In the entries below, find every line holding the string "نشریه" and collect it.

┌──

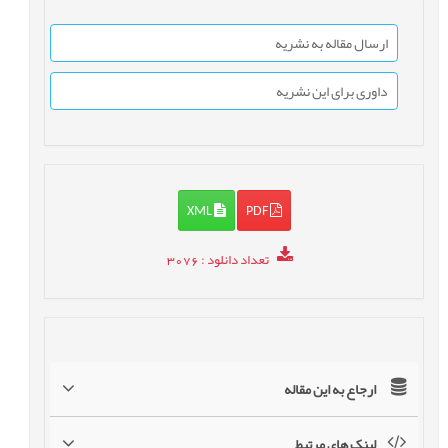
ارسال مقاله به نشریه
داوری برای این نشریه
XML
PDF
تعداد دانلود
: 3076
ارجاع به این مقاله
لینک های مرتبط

└──
┌──

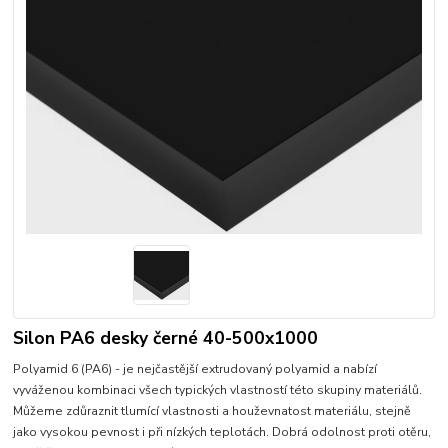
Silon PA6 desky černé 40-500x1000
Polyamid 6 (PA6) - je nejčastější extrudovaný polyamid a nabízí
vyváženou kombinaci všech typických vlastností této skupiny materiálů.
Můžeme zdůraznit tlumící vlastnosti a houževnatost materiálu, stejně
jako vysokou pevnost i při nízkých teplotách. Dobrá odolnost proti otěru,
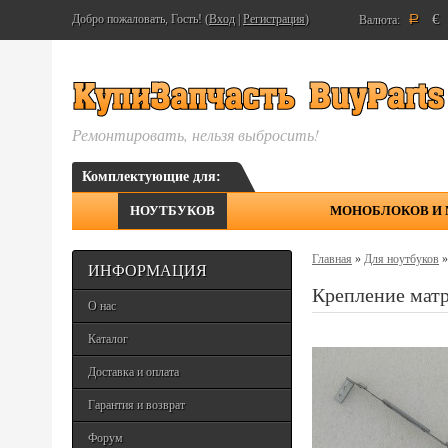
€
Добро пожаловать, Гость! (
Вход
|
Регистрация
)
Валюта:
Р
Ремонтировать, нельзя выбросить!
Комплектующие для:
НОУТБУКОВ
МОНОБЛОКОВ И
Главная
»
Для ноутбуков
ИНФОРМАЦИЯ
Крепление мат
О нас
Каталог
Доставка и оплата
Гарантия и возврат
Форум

└──

SOLUTION TO THE EXERCISE:
ارسال مقاله به نشریه
داوری برای این نشریه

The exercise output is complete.